Standing just over a metre and a half above the ground near the building known as the Priest's House, it is not the tallest stone, not the most elaborately decorated, and carries no inscription legible to a passing visitor. What it has is a single incised Latin cross, its shaft terminating in slightly flared, expanded ends at top and bottom, cut with a restrained precision into grey mica schist. That quiet geometry is its whole argument.
The stone was catalogued by Patrick Healy in a 1972 Office of Public Works survey of ancient monuments at Glendalough, where it appears as number 168. Healy recorded its dimensions carefully: 0.65 metres wide, roughly 0.11 metres thick on average, a rectangular slab of mica schist, a metamorphic rock common to the Wicklow Mountains, with a characteristically layered, glittering surface.
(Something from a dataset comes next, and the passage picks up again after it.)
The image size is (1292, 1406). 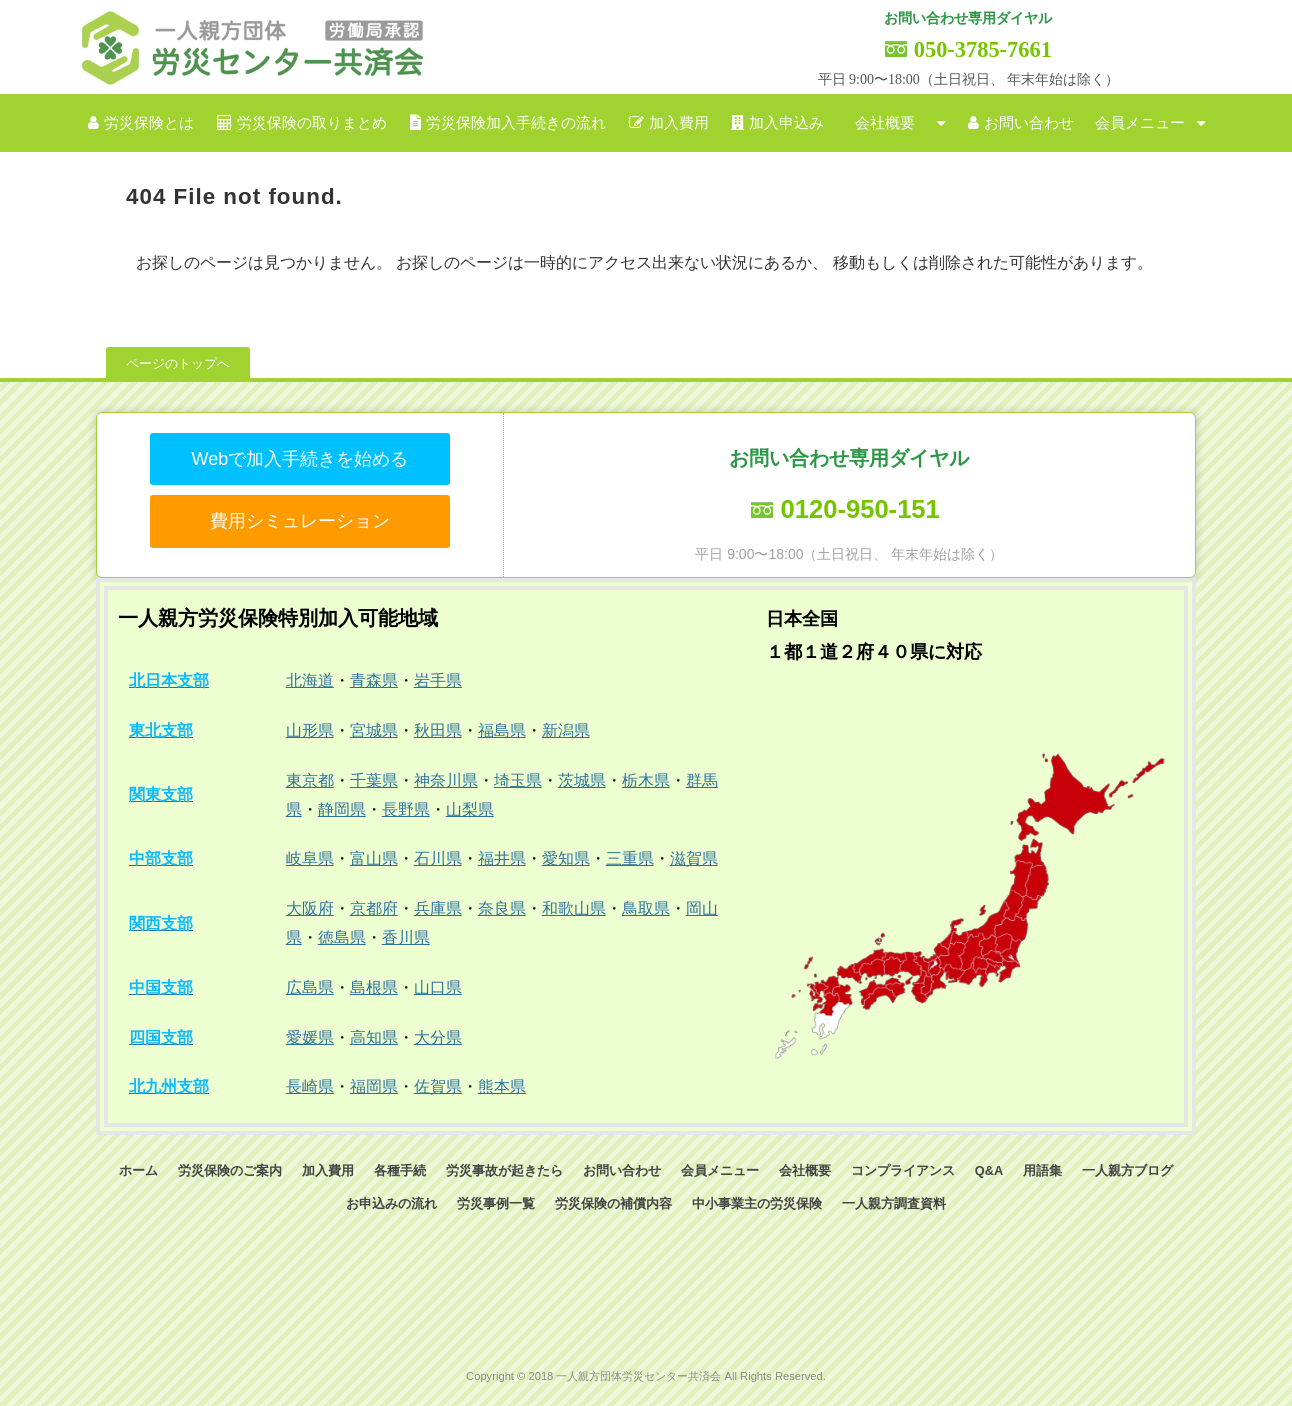 What do you see at coordinates (470, 809) in the screenshot?
I see `山梨県` at bounding box center [470, 809].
The cross itself is described as a single-line incision, small relative to the face of the stone, with those expanded terminals giving the shaft a subtle emphasis at both ends. This type of cross-slab, in which a simple linear cross is cut directly into a standing stone rather than carved in relief, is one of the older forms of Christian monument found at Irish monastic sites, often associated with grave-marking or the demarcation of sacred space. Its precise date is not recorded, but the form is consistent with early medieval practice at a site like Glendalough, which grew from a hermitage founded by St Kevin in the sixth century into one of the most significant monastic complexes in Ireland. The slab sits approximately 2.1 metres to the west-northwest of the north-west corner of the Priest's House, a Romanesque structure that is itself one of the more enigmatic buildings on the site.